== Record excerpts ==

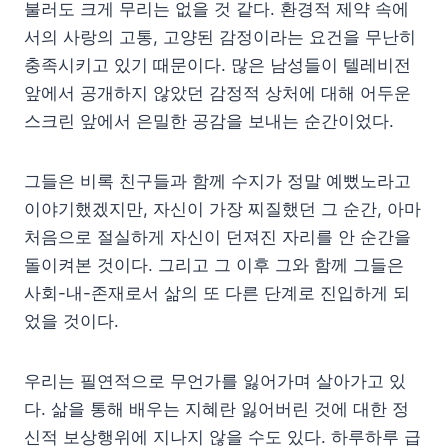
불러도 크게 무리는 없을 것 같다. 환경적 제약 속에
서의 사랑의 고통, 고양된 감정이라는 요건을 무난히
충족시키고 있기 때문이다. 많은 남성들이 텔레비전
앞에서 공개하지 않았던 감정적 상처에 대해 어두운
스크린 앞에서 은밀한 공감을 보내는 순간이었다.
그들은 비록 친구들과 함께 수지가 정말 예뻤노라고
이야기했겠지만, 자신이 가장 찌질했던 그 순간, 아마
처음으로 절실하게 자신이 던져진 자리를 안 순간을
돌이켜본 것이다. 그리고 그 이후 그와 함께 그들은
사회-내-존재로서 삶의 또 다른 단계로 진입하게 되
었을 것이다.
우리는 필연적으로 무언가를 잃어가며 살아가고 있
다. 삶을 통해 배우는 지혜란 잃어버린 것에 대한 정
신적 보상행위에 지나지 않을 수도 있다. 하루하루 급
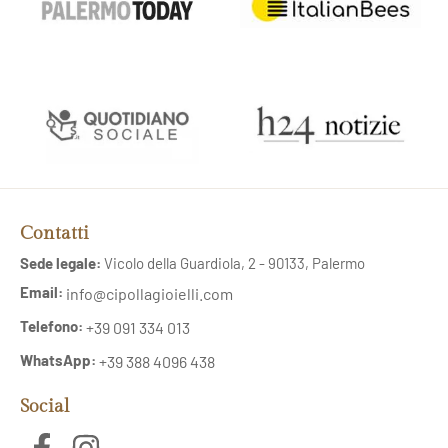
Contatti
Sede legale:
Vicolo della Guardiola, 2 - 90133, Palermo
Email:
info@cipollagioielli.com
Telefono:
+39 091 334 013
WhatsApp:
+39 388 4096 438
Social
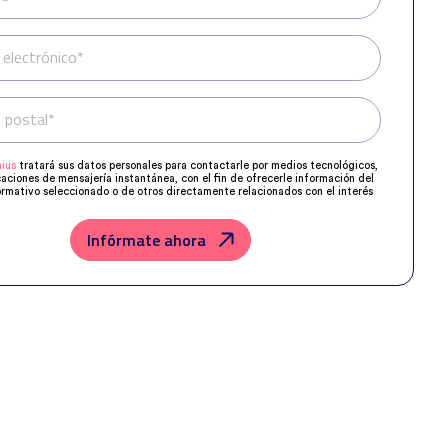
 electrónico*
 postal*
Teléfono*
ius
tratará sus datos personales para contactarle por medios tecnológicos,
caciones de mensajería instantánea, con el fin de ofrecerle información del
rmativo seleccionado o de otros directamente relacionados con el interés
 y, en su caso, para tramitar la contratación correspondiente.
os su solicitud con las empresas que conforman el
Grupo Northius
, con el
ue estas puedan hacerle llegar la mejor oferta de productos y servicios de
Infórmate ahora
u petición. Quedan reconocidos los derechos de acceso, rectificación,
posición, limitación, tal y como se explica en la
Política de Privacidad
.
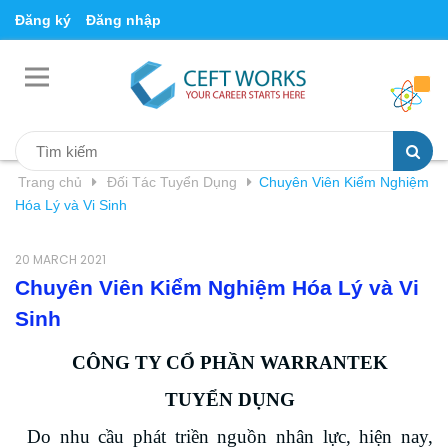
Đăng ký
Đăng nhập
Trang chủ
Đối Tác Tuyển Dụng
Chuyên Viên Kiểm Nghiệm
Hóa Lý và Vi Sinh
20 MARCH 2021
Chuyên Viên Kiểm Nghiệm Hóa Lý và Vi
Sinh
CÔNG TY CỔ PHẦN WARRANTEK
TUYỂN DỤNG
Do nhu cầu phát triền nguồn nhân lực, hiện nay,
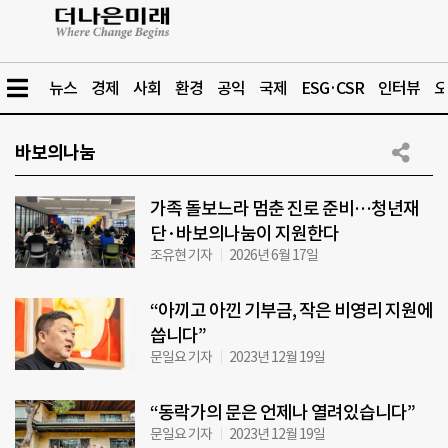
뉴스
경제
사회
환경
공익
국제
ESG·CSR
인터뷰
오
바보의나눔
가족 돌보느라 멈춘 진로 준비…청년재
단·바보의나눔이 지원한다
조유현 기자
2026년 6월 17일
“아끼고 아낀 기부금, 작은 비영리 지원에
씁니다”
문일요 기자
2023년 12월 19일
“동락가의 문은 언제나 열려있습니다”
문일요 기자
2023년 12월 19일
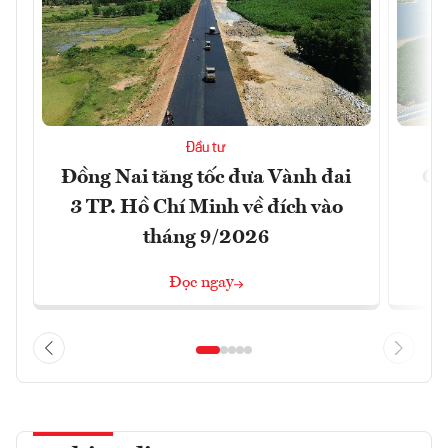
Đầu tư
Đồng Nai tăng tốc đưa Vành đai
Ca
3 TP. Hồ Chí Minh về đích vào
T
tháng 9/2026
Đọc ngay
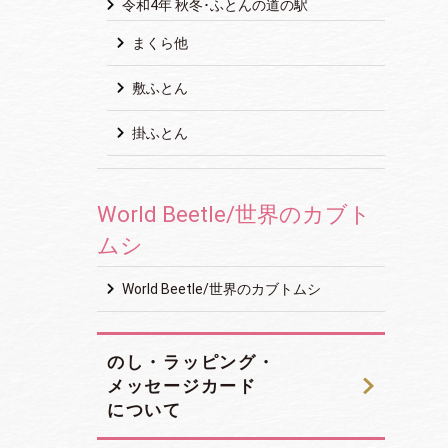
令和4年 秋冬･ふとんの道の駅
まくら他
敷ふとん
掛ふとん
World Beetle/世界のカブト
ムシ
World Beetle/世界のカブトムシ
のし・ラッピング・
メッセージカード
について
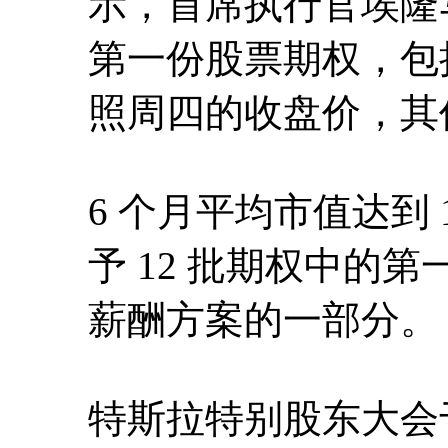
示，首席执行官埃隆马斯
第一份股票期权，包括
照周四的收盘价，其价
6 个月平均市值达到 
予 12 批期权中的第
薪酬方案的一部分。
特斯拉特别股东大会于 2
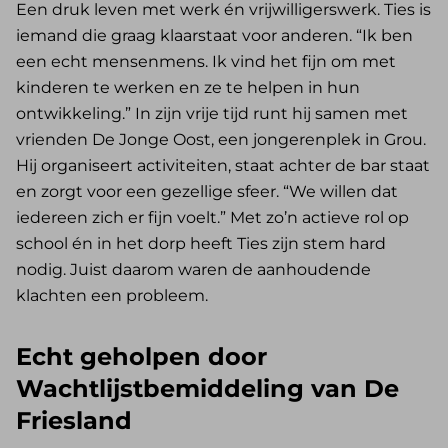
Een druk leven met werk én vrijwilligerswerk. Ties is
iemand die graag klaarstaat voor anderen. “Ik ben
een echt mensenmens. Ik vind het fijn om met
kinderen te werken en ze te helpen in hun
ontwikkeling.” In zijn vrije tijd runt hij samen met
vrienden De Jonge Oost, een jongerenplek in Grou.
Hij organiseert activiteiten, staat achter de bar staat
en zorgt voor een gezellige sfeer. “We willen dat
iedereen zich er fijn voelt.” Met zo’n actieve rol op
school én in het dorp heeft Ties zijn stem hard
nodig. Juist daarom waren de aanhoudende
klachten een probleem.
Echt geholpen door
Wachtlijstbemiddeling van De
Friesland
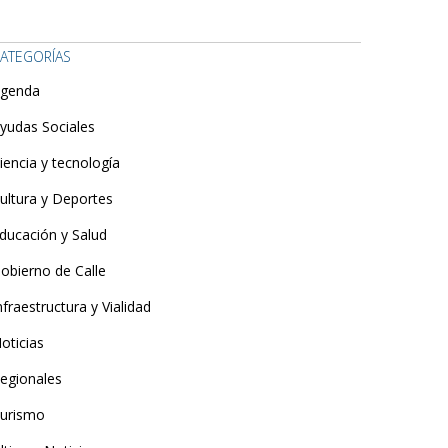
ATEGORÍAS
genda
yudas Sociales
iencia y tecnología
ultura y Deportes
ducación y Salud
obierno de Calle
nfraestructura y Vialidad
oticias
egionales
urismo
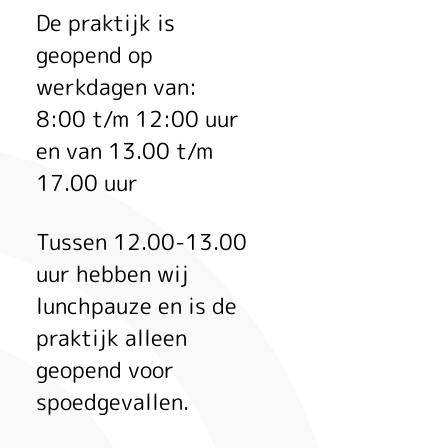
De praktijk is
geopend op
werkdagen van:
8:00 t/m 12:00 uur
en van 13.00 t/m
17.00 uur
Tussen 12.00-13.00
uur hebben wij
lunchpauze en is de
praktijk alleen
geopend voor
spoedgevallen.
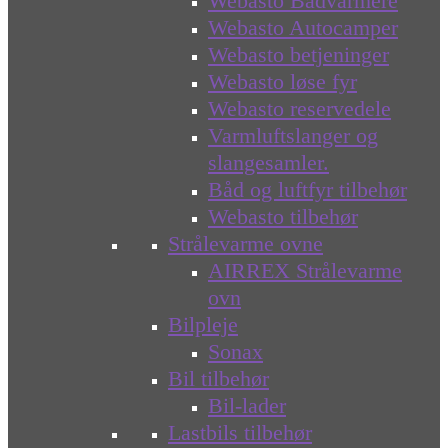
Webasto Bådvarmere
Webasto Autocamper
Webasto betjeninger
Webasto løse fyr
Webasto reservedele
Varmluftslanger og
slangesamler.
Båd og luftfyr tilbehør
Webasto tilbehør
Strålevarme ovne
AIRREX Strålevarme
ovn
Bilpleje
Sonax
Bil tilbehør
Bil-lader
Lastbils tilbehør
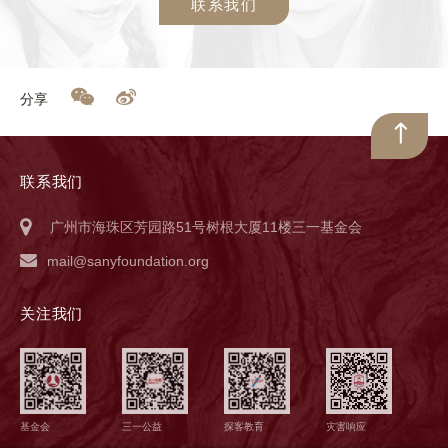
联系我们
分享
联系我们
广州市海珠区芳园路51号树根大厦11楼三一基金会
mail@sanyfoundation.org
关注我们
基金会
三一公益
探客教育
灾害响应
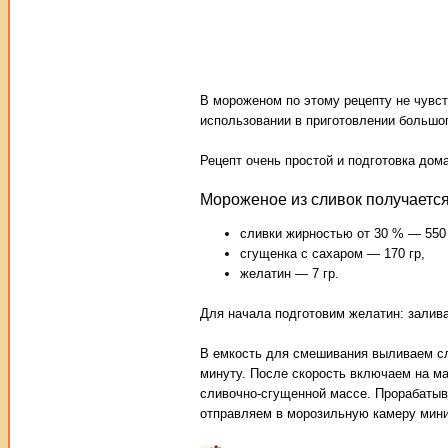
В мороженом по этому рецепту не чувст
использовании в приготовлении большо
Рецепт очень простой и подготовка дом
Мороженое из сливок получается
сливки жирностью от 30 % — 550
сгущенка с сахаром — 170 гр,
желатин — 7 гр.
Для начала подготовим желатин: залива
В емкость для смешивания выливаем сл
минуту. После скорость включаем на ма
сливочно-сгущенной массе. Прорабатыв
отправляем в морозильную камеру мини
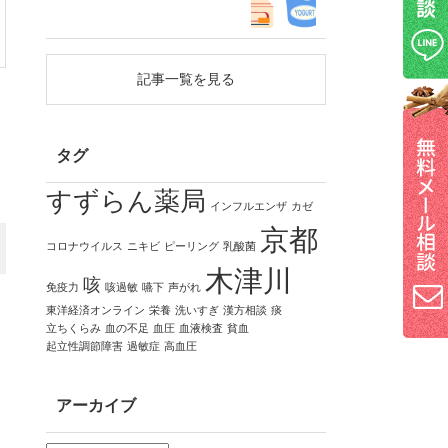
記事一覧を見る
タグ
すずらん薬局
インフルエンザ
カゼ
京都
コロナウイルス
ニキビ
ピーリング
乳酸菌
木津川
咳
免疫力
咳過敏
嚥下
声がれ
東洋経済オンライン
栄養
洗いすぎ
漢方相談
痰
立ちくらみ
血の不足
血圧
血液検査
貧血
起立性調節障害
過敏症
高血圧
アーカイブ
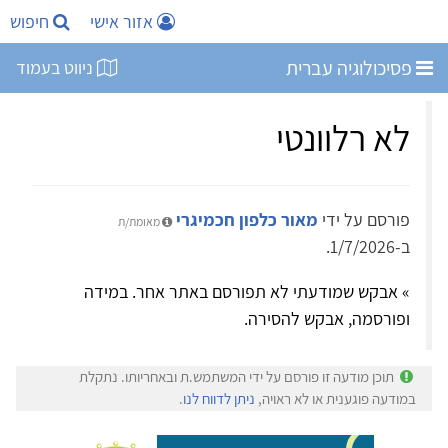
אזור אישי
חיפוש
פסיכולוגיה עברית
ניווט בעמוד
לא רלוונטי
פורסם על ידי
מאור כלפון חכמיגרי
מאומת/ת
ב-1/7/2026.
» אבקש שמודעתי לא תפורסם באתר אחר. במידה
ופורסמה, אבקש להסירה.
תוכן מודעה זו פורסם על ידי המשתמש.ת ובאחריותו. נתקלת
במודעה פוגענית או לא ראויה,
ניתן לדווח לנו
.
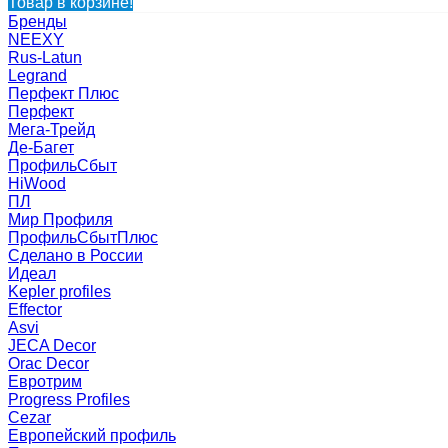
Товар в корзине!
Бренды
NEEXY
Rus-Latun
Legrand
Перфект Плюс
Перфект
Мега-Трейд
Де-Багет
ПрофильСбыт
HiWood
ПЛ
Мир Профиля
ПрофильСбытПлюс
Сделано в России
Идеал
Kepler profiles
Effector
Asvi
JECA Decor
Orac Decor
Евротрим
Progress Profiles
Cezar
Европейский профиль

===

Transcribe every record exactly and omit each image.

불러도 크게 무리는 없을 것 같다. 환경적 제약 속에
서의 사랑의 고통, 고양된 감정이라는 요건을 무난히
충족시키고 있기 때문이다. 많은 남성들이 텔레비전
앞에서 공개하지 않았던 감정적 상처에 대해 어두운
스크린 앞에서 은밀한 공감을 보내는 순간이었다.
그들은 비록 친구들과 함께 수지가 정말 예뻤노라고
이야기했겠지만, 자신이 가장 찌질했던 그 순간, 아마
처음으로 절실하게 자신이 던져진 자리를 안 순간을
돌이켜본 것이다. 그리고 그 이후 그와 함께 그들은
사회-내-존재로서 삶의 또 다른 단계로 진입하게 되
었을 것이다.
우리는 필연적으로 무언가를 잃어가며 살아가고 있
다. 삶을 통해 배우는 지혜란 잃어버린 것에 대한 정
신적 보상행위에 지나지 않을 수도 있다. 하루하루 급
Contatti
Sede legale:
Vicolo della Guardiola, 2 - 90133, Palermo
Email:
info@cipollagioielli.com
Telefono:
+39 091 334 013
WhatsApp:
+39 388 4096 438
Social
 electrónico*
 postal*
Teléfono*
ius
tratará sus datos personales para contactarle por medios tecnológicos,
caciones de mensajería instantánea, con el fin de ofrecerle información del
rmativo seleccionado o de otros directamente relacionados con el interés
 y, en su caso, para tramitar la contratación correspondiente.
os su solicitud con las empresas que conforman el
Grupo Northius
, con el
ue estas puedan hacerle llegar la mejor oferta de productos y servicios de
Infórmate ahora
u petición. Quedan reconocidos los derechos de acceso, rectificación,
posición, limitación, tal y como se explica en la
Política de Privacidad
.
Đăng ký
Đăng nhập
Trang chủ
Đối Tác Tuyển Dụng
Chuyên Viên Kiểm Nghiệm
Hóa Lý và Vi Sinh
20 MARCH 2021
Chuyên Viên Kiểm Nghiệm Hóa Lý và Vi
Sinh
CÔNG TY CỔ PHẦN WARRANTEK
TUYỂN DỤNG
Do nhu cầu phát triền nguồn nhân lực, hiện nay,
뉴스
경제
사회
환경
공익
국제
ESG·CSR
인터뷰
오
바보의나눔
가족 돌보느라 멈춘 진로 준비…청년재
단·바보의나눔이 지원한다
조유현 기자
2026년 6월 17일
“아끼고 아낀 기부금, 작은 비영리 지원에
씁니다”
문일요 기자
2023년 12월 19일
“동락가의 문은 언제나 열려있습니다”
문일요 기자
2023년 12월 19일
Đầu tư
Đồng Nai tăng tốc đưa Vành đai
Ca
3 TP. Hồ Chí Minh về đích vào
T
tháng 9/2026
Đọc ngay
令和4年 秋冬･ふとんの道の駅
まくら他
敷ふとん
掛ふとん
World Beetle/世界のカブト
ムシ
World Beetle/世界のカブトムシ
のし・ラッピング・
メッセージカード
について
示，首席执行官埃隆马斯
第一份股票期权，包括
照周四的收盘价，其价
6 个月平均市值达到 
予 12 批期权中的第
薪酬方案的一部分。
特斯拉特别股东大会于 2
Een druk leven met werk én vrijwilligerswerk. Ties is
iemand die graag klaarstaat voor anderen. “Ik ben
een echt mensenmens. Ik vind het fijn om met
kinderen te werken en ze te helpen in hun
ontwikkeling.” In zijn vrije tijd runt hij samen met
vrienden De Jonge Oost, een jongerenplek in Grou.
Hij organiseert activiteiten, staat achter de bar staat
en zorgt voor een gezellige sfeer. “We willen dat
iedereen zich er fijn voelt.” Met zo’n actieve rol op
school én in het dorp heeft Ties zijn stem hard
nodig. Juist daarom waren de aanhoudende
klachten een probleem.
Echt geholpen door
Wachtlijstbemiddeling van De
Friesland
ATEGORÍAS
genda
yudas Sociales
iencia y tecnología
ultura y Deportes
ducación y Salud
obierno de Calle
nfraestructura y Vialidad
oticias
egionales
urismo
De praktijk is
geopend op
werkdagen van:
8:00 t/m 12:00 uur
en van 13.00 t/m
17.00 uur
Tussen 12.00-13.00
uur hebben wij
lunchpauze en is de
praktijk alleen
geopend voor
spoedgevallen.
Webasto Bådvarmere
Webasto Autocamper
Webasto betjeninger
Webasto løse fyr
Webasto reservedele
Varmluftslanger og
slangesamler.
Båd og luftfyr tilbehør
Webasto tilbehør
Strålevarme ovne
AIRREX Strålevarme
ovn
Bilpleje
Sonax
Bil tilbehør
Bil-lader
Lastbils tilbehør
联系我们
分享
联系我们
广州市海珠区芳园路51号树根大厦11楼三一基金会
mail@sanyfoundation.org
关注我们
基金会
三一公益
探客教育
灾害响应
В мороженом по этому рецепту не чувст
использовании в приготовлении большо
Рецепт очень простой и подготовка дом
Мороженое из сливок получается
сливки жирностью от 30 % — 550
сгущенка с сахаром — 170 гр,
желатин — 7 гр.
Для начала подготовим желатин: залива
В емкость для смешивания выливаем сл
минуту. После скорость включаем на ма
сливочно-сгущенной массе. Прорабатыв
отправляем в морозильную камеру мини
記事一覧を見る
タグ
すずらん薬局
インフルエンザ
カゼ
京都
コロナウイルス
ニキビ
ピーリング
乳酸菌
木津川
咳
免疫力
咳過敏
嚥下
声がれ
東洋経済オンライン
栄養
洗いすぎ
漢方相談
痰
立ちくらみ
血の不足
血圧
血液検査
貧血
起立性調節障害
過敏症
高血圧
アーカイブ
אזור אישי
חיפוש
פסיכולוגיה עברית
ניווט בעמוד
לא רלוונטי
פורסם על ידי
מאור כלפון חכמיגרי
מאומת/ת
ב-1/7/2026.
» אבקש שמודעתי לא תפורסם באתר אחר. במידה
ופורסמה, אבקש להסירה.
תוכן מודעה זו פורסם על ידי המשתמש.ת ובאחריותו. נתקלת
במודעה פוגענית או לא ראויה,
ניתן לדווח לנו
.
Товар в корзине!
Бренды
NEEXY
Rus-Latun
Legrand
Перфект Плюс
Перфект
Мега-Трейд
Де-Багет
ПрофильСбыт
HiWood
ПЛ
Мир Профиля
ПрофильСбытПлюс
Сделано в России
Идеал
Kepler profiles
Effector
Asvi
JECA Decor
Orac Decor
Евротрим
Progress Profiles
Cezar
Европейский профиль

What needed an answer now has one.